初めて担任したのは、三年生の時だった。初めての図工の時間、外へ出て花のスケッチをした。その時、まさみはみんなから離れて一人、土の上をはうような格好で、お尻だけ上げて、たんぽぽの花を30分近くも集中して描いていた。言葉遣いが荒く、すぐに手が出る足が出る、授業中に居眠りはするし、兄の万引きにはついて行く、あのまさみの本当の姿を見たと思った。この子は育つと実感。
家庭訪問は来るなと言うが、何度も足を運び「お母さん、話したいことがあるんです。まさみ、この頃がんばっているから、その話ぜひ聞いてほしいから、明日5時半に来ます」。翌日、またすっぽかされるかと思いきや「家の中は汚いから入るな」と軒下での訪問。
「この子はいらん子や。男だったら産んでもよかった」とまさみの目の前で平気で言う。「お母さん、この子産んで良かったと思う日が必ず来ますよ」と言った通り、この子の世話になるようになって同居。「先生の言うてた通りやなあ」と夕べも二人で大笑い。
まさみは生活に足をつけて生きている。新しく習った漢字で文を作る時、「わたしはこの間、電球が切れたから、つけ変えました」(球を習ったので)。「根」を習うと「この前、きゅう根が出ていたからもとの土の中へうめてあげました」。「皮」を習うと「二年のとき、姉ちゃんと玉ねぎの皮をむいていて、目にしみました」。命あるものに心寄せ、生活者として実にたくましく生きているではないか。クラスの仲間のまさみを見る目が変わってきた。
私が出張で学校を休むと言うと、走ってきて「休むんか、休んだらあかん」と服を引っぱって甘えてくるようになったのが嬉しかった。
そんな矢先の万引き事件。
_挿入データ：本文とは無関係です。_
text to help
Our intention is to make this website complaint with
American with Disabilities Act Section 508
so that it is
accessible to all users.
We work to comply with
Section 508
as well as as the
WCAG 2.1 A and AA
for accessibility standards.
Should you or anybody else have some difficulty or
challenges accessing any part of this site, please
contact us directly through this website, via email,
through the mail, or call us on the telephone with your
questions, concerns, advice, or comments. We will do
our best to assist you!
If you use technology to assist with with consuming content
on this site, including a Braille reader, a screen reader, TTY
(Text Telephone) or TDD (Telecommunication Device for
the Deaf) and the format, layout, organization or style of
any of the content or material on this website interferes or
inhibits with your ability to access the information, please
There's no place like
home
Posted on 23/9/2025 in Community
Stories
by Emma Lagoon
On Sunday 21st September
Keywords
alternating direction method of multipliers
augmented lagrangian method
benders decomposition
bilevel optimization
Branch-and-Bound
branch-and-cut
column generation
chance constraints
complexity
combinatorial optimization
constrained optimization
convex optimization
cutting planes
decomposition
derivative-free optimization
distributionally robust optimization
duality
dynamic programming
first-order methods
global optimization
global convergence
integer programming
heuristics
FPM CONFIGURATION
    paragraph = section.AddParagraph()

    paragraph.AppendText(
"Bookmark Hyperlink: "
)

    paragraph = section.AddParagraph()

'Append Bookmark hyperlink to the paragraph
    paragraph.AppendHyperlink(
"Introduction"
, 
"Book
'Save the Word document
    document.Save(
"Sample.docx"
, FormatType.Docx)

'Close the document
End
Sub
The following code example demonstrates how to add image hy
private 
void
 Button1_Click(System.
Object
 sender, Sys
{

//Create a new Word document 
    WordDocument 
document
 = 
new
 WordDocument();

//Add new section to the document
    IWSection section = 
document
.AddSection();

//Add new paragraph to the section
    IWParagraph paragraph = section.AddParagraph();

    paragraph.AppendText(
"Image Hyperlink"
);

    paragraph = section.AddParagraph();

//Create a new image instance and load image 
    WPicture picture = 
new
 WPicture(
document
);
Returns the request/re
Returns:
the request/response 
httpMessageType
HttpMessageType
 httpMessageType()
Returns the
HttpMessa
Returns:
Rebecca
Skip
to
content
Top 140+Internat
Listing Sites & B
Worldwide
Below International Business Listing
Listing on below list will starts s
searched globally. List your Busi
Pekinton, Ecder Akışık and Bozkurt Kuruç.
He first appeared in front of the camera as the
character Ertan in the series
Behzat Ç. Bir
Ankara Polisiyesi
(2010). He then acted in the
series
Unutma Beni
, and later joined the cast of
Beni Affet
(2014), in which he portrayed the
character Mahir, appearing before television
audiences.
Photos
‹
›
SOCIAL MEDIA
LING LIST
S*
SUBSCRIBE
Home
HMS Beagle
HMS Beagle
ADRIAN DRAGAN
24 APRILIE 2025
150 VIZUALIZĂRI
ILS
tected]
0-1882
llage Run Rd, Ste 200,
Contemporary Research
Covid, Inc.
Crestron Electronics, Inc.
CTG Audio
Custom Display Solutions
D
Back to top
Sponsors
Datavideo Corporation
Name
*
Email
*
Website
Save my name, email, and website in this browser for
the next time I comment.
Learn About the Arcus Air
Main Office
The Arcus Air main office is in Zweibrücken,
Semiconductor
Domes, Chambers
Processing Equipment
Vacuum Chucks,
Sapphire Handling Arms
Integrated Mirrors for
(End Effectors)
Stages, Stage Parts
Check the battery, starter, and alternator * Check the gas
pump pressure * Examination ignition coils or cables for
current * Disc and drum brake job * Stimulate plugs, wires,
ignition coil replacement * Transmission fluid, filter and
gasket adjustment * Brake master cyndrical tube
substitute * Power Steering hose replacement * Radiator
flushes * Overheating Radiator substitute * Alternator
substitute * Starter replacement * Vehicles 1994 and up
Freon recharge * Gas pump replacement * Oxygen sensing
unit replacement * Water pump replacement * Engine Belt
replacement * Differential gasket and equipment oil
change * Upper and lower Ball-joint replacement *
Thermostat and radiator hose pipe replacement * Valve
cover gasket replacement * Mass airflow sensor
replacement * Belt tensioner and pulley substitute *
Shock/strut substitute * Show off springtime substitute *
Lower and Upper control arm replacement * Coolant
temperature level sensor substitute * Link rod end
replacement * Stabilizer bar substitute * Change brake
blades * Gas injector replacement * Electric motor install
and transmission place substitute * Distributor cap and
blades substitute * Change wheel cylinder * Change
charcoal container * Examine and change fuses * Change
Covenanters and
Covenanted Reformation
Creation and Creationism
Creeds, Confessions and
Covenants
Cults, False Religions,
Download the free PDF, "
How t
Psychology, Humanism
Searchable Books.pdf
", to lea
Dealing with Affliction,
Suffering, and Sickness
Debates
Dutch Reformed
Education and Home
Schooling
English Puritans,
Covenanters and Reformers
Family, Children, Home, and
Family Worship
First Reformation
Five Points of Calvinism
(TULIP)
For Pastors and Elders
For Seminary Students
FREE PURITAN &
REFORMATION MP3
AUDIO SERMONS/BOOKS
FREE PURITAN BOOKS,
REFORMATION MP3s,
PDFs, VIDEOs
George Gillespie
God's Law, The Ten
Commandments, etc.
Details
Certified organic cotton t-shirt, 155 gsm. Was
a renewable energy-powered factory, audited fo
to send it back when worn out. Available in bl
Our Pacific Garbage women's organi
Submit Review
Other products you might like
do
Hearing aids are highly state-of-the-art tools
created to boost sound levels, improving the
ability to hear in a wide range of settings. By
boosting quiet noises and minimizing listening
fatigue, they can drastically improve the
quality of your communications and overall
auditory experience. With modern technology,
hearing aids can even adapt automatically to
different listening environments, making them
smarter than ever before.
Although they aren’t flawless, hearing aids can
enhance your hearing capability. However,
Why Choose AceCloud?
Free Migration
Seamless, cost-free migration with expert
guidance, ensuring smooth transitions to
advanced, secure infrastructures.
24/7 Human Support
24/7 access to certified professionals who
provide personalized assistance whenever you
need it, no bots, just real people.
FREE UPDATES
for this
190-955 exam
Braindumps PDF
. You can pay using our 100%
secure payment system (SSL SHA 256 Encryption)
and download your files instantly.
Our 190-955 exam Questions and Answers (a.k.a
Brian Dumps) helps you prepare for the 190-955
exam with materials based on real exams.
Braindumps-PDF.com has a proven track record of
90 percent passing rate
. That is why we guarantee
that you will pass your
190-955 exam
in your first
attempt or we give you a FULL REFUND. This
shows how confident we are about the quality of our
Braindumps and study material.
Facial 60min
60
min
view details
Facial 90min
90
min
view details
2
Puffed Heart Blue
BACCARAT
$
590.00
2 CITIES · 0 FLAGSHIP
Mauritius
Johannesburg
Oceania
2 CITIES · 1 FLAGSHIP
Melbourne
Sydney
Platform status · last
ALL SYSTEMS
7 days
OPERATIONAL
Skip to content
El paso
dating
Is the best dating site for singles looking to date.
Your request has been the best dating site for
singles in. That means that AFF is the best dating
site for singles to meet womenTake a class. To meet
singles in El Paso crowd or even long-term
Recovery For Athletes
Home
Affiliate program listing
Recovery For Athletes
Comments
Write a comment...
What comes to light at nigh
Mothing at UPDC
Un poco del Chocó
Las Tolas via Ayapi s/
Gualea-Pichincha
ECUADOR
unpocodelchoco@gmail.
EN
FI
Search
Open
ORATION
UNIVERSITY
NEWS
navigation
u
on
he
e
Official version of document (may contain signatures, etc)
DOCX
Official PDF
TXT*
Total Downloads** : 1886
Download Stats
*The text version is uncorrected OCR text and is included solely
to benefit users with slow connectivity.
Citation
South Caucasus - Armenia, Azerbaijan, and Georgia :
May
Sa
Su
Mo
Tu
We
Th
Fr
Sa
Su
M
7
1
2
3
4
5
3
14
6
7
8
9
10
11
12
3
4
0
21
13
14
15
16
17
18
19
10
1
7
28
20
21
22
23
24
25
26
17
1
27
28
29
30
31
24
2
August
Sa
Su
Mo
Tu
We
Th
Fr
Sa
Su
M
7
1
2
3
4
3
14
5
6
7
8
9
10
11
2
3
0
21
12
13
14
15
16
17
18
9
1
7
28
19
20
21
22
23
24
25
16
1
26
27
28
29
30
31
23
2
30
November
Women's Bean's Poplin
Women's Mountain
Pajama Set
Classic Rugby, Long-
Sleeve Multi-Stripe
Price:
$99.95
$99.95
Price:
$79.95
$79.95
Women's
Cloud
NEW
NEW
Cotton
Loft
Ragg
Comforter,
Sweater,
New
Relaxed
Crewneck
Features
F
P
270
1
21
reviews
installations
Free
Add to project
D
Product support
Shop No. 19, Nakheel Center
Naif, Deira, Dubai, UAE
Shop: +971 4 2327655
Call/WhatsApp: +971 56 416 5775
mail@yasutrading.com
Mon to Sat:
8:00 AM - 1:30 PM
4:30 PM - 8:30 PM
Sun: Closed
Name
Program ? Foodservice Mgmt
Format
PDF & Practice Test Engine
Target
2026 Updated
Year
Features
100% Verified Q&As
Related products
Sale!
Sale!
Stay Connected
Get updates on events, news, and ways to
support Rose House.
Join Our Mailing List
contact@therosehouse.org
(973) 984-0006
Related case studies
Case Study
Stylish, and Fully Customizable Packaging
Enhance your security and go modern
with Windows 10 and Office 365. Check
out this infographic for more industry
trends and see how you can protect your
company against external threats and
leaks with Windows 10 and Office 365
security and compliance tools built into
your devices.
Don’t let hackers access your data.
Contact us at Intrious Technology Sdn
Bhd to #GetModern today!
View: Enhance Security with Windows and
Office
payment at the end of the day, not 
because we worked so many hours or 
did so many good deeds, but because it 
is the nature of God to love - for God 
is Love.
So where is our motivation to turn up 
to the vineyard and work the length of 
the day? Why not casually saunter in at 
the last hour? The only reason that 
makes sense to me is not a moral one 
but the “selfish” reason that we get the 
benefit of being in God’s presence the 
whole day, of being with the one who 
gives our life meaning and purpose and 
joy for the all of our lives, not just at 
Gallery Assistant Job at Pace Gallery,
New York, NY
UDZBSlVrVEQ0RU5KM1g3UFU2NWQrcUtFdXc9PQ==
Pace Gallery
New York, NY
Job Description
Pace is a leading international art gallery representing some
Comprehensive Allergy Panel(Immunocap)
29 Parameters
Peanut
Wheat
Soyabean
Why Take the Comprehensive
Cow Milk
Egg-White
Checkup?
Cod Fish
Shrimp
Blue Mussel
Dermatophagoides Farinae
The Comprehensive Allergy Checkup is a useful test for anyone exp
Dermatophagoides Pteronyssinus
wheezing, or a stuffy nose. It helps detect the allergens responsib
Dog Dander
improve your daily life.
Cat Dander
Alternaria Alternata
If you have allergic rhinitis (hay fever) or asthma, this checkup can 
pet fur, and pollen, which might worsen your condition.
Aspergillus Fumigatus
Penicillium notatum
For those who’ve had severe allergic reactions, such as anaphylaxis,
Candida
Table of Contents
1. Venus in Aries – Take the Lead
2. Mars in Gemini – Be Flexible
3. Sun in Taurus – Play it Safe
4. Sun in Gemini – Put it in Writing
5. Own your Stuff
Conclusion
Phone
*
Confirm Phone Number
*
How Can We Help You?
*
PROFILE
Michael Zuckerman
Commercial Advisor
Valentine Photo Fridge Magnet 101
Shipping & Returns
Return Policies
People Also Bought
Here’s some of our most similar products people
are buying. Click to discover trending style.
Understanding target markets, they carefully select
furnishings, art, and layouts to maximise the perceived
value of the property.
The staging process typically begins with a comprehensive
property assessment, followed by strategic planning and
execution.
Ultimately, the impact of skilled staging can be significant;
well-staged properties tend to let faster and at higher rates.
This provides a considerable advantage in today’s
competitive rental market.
体を引き寄せて「まさみ、先生がまさみのこと大好きって知ってるやろ、その先生をこんな悲しいめにさせて、まさみはあかん」とそれだけ言うと、めったに涙など見せぬ子が大粒の涙をポタポタ落として泣き続けた。この子は大丈夫と思ったあの日が昨日のことのようだ。
二学期の個人懇談会。また親は来ないと言う。学校には兄たちが悪いことした時だけ呼ばれるから学校は嫌いという。手紙を書き電話をかけ、必死に誘ったが、一番来て来てと言ったのはまさみ本人だった。約束の時間を1時間も過ぎた頃、つっかけの音がして、教室に入るなり「遅くなりすみません」ではなく「先生、うちの子、賢いやろ」だった。あんな子いらんと言いながらも、わが子が目の前で賢くなっていく姿を見れば、やっぱり母ちゃん嬉しくて学校に来るんだ。
しかし、波乱万丈はまだまだ続く。母親が家政婦をすることになり夜、家を空ける日が度々あり大騒動。まさみがご飯を炊き、洗濯もし、布団もあげて、実にけなげに家事をやっている。しかし、冷蔵庫は空っぽ。一緒に買い物に行くと「先生とまさみ、ほんまに親子みたいやなあ」と言う。持って行った肉じゃがだけ渡して、あとは自分たちでやるんだよと言って帰った。
一生面倒みれるわけではないので、どこまで援助したらいいかと心が揺れる。9時頃、戸締りをして布団もちゃんと敷いて寝るんやでと電話すると、「先生、あのじゃがいもおいしかったわ。残ってるやつ朝も食べるわ。先生、風邪なおったか」と優しい女の子の声がした。
今、まさみは、地に足をつけ働き、家庭を持ち、母親も引きとってたくましく生きている。